═══ Input data

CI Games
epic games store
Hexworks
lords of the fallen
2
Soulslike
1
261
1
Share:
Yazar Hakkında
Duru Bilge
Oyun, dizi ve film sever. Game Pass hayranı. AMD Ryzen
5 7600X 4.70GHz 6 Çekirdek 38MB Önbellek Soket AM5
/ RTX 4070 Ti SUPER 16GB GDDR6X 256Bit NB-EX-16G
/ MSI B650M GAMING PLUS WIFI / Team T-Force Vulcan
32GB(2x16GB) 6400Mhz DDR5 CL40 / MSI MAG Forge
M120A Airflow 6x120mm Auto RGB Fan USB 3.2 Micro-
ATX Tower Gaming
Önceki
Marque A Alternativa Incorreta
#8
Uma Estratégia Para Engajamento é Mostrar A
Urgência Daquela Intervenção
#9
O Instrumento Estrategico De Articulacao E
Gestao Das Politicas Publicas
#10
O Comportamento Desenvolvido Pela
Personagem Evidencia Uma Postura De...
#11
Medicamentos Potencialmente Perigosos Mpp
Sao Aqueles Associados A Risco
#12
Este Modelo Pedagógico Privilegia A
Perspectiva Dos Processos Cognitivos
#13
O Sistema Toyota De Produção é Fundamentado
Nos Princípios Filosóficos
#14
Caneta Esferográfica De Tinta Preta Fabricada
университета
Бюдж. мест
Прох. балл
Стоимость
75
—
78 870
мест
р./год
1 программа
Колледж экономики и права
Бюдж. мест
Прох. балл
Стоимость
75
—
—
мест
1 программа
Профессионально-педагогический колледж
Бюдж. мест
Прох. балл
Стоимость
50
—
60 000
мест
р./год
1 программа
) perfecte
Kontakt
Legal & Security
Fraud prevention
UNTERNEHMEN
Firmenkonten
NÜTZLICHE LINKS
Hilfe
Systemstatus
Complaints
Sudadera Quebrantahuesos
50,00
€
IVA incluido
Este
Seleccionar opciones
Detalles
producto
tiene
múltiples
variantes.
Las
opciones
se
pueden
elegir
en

══════

## [Instructions to follow]
Retype the entries. Every line must match exactly.

## [Answer area]
CI Games
epic games store
Hexworks
lords of the fallen
2
Soulslike
1
261
1
Share:
Yazar Hakkında
Duru Bilge
Oyun, dizi ve film sever. Game Pass hayranı. AMD Ryzen
5 7600X 4.70GHz 6 Çekirdek 38MB Önbellek Soket AM5
/ RTX 4070 Ti SUPER 16GB GDDR6X 256Bit NB-EX-16G
/ MSI B650M GAMING PLUS WIFI / Team T-Force Vulcan
32GB(2x16GB) 6400Mhz DDR5 CL40 / MSI MAG Forge
M120A Airflow 6x120mm Auto RGB Fan USB 3.2 Micro-
ATX Tower Gaming
Önceki
Marque A Alternativa Incorreta
#8
Uma Estratégia Para Engajamento é Mostrar A
Urgência Daquela Intervenção
#9
O Instrumento Estrategico De Articulacao E
Gestao Das Politicas Publicas
#10
O Comportamento Desenvolvido Pela
Personagem Evidencia Uma Postura De...
#11
Medicamentos Potencialmente Perigosos Mpp
Sao Aqueles Associados A Risco
#12
Este Modelo Pedagógico Privilegia A
Perspectiva Dos Processos Cognitivos
#13
O Sistema Toyota De Produção é Fundamentado
Nos Princípios Filosóficos
#14
Caneta Esferográfica De Tinta Preta Fabricada
университета
Бюдж. мест
Прох. балл
Стоимость
75
—
78 870
мест
р./год
1 программа
Колледж экономики и права
Бюдж. мест
Прох. балл
Стоимость
75
—
—
мест
1 программа
Профессионально-педагогический колледж
Бюдж. мест
Прох. балл
Стоимость
50
—
60 000
мест
р./год
1 программа
) perfecte
Kontakt
Legal & Security
Fraud prevention
UNTERNEHMEN
Firmenkonten
NÜTZLICHE LINKS
Hilfe
Systemstatus
Complaints
Sudadera Quebrantahuesos
50,00
€
IVA incluido
Este
Seleccionar opciones
Detalles
producto
tiene
múltiples
variantes.
Las
opciones
se
pueden
elegir
en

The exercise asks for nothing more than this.